BEGIN RECORDS FOR THE EXERCISE
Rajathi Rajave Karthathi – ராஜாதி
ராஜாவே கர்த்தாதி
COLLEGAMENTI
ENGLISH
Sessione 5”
END RECORDS FOR THE EXERCISE
BEGIN RECORDS FOR THE EXERCISE
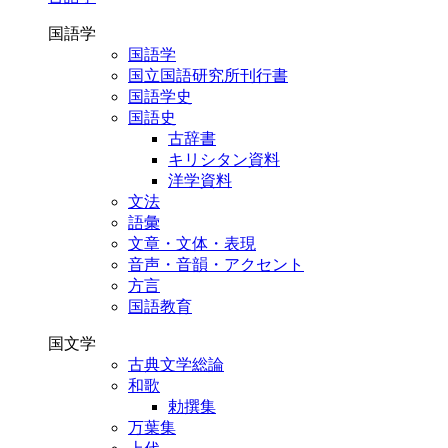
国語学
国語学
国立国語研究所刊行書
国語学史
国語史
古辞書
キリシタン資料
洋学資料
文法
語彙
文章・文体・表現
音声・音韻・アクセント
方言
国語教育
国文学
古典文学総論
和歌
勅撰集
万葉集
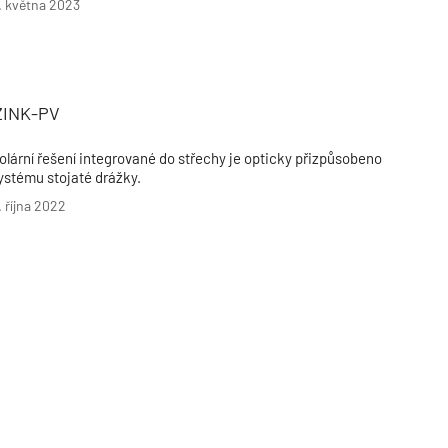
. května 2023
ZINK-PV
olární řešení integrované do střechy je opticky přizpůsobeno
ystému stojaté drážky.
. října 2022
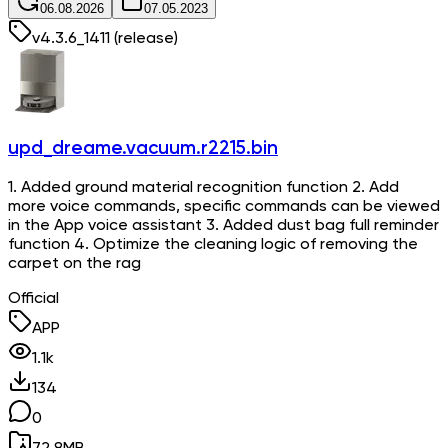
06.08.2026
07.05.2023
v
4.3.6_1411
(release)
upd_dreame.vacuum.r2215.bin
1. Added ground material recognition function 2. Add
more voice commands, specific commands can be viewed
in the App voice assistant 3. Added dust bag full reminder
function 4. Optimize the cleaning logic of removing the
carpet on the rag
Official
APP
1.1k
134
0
END RECORDS FOR THE EXERCISE
• **TASK DETAILS**:
Look above for the line with "olární řešení integrované" and the line with "in the App voice"; set down those two lines and all lines between them exactly, without pictures and without anything else.

• **TASK ANSWER**:
olární řešení integrované do střechy je opticky přizpůsobeno
ystému stojaté drážky.
. října 2022
06.08.2026
07.05.2023
v
4.3.6_1411
(release)
upd_dreame.vacuum.r2215.bin
1. Added ground material recognition function 2. Add
more voice commands, specific commands can be viewed
in the App voice assistant 3. Added dust bag full reminder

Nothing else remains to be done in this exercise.